P.E. Kindermann1,2*, J.A.A. Antolínez1 , O. Morales-Nápoles1
1 Delft University of Technology, The Netherlands; 2 HKV Lijn in water, The Netherlands
* Corresponding author: p.e.kindermann@tudelft.nl
Introduction
The Dutch coast is characterized by dikes, dunes, and structural barriers with low-lying, densely populated hinterland, which makes the area vulnerable to coastal flooding. Extreme storms above the North Sea are the main driver of coastal flood risk in the Netherlands, resulting in high waves and extreme sea levels due to storm surge. Therefore, the reliability of coastal flood forecasting models is of great importance: accurate short-term forecasts (up to 10 days lead time) are necessary for operational decision-making processes (e.g. closing the storm surge barriers on time), while mid-term forecasting (more than 10 days lead time) is useful for the planning of maintenance, for example. Traditionally, storm forecasting relies on numerical weather prediction and hydrodynamic models, but for long lead times computational demands increase significantly. In such cases, machine learning offers a promising alternative. With recent advances in short-, mid-, and long-range forecasting, extensive datasets of simulated weather and hydrodynamic conditions are now available (e.g. Hersbach et al. (2020)). These datasets can be used to train machine learning models for predicting extreme sea levels and to enhance our understanding of the driving mechanisms of extreme sea levels.
Objective and Methods
This study aims to investigate the potential of various clustering techniques for predicting extreme sea level probabilities and unraveling their driving mechanisms. Recently, the Royal Dutch Meteorological Institute (KNMI) generated an extensive dataset of simulated sea levels, using the WAQUA-DCSMv5-model with wind data from SEAS5 (van den Brink & de Valk, 2024). This dataset effectively represents approximately 9,000 years of simulated wind fields and sea level time series, which were used as training dataset. From this dataset, extreme storm events were identified, in terms of associated mean sea level pressure fields over the North Sea and time series of wind speed, wind direction, sea levels, and astronomical tide at six locations along the Dutch coast. Two clustering algorithms—Self-Organizing Maps (SOM) and K-Means—were applied and several clustering approaches were explored: (1) based on the parametrization of storm events into nine storm features, (2) using the full storm time series at point locations, and (3) clustering mean sea level pressure fields over the entire North Sea. These approaches were compared in terms of their ability to estimate sea level probabilities. Besides, the results provided insights into driving mechanisms and interactions between storm characteristics.
Results
As an example, results are presented for the SOM algorithm applied to clustering based on storm features. Figure 1 presents the mean feature values for each node from the trained SOM algorithm for location Vlissingen, with each plot corresponding to one of the nine storm features used for clustering. The nodes (hexagons) represent clusters of storms, and the colors indicate the mean feature values for each node. It can be observed that the SOM algorithm effectively captures several physical relationships. For instance, the plots show that southern (180–270°N) wind directions (lower right plot) are generally associated with higher wind speeds (upper left plot) compared to northern wind directions. However, these high wind speeds only result in significant surge heights for western to northern wind directions, as highlighted by the red square. Notably, a few nodes exhibit relatively high sea levels despite low surge heights as indicated by the purple square in the lower center plot. This can be explained by the minimal time offset between the surge peak and astronomical high tide (right center plot), meaning that the maximum surge (almost) coincides with high tide, which results in high sea levels even if the surge is only moderate.

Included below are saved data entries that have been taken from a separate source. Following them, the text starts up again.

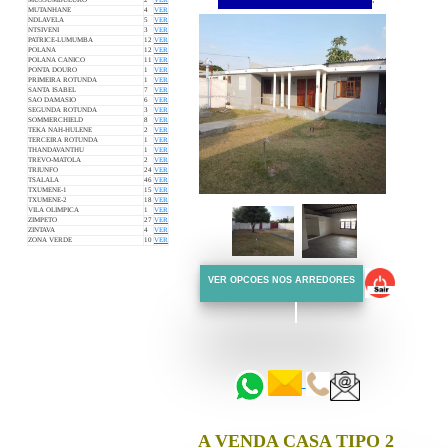
MUSSUMBULUKO
2
VER
MUTANHANE
4
VER
NDLAVELA
5
VER
NTSIVENI
3
VER
PATRICE-LUMUMBA
12
VER
POLANA
12
VER
POLANA CANICO
11
VER
PONTA DOURO
1
VER
PRIMEIRA ROTUNDA
1
VER
SANTA ISABEL
7
VER
SAO DAMASIO
6
VER
SEGUNDA ROTUNDA
3
VER
SOMMERCHIELD
8
VER
TEKA NAH-HULENE
2
VER
TERCEIRA ROTUNDA
1
VER
THANDAVANTHU
1
VER
TREVO-MATOLA
2
VER
TRIUNFO
24
VER
TSALALA
46
VER
TXUMENE-1
15
VER
TXUMENE-2
18
VER
VILA OLIMPICA
1
VER
ZIMPETO
27
VER
ZINTAVA
4
VER
ZONA VERDE
10
VER
VER OPCOES NOS ARREDORES
::::::
::::::
A VENDA CASA TIPO 2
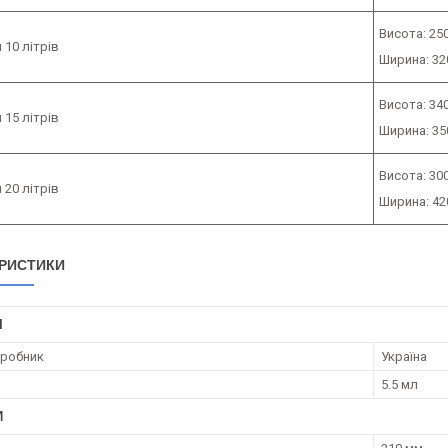
Висота: 25
10 літрів
Ширина: 32
Висота: 34
15 літрів
Ширина: 35
Висота: 30
20 літрів
Ширина: 42
РИСТИКИ
І
иробник
Україна
5.5 мл
И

Feature plots resulting from the trained SOM algorithm for location Vlissingen.
References
Hersbach, H., Bell, B., Berrisford, P., Hirahara, S., Horányi, A., Muñoz‐Sabater, J., ..., Thépaut, J. N., (2020), The ERA5 global reanalysis. Quarterly Journal of the Royal Meteorological Society, 146(730), 1999-2049.
De Valk, C.F., van den Brink, H.W., (2024), An appraisal of the value of simulated weather data for quantifying coastal flood hazard in the Netherlands. EGUsphere. [Preprint].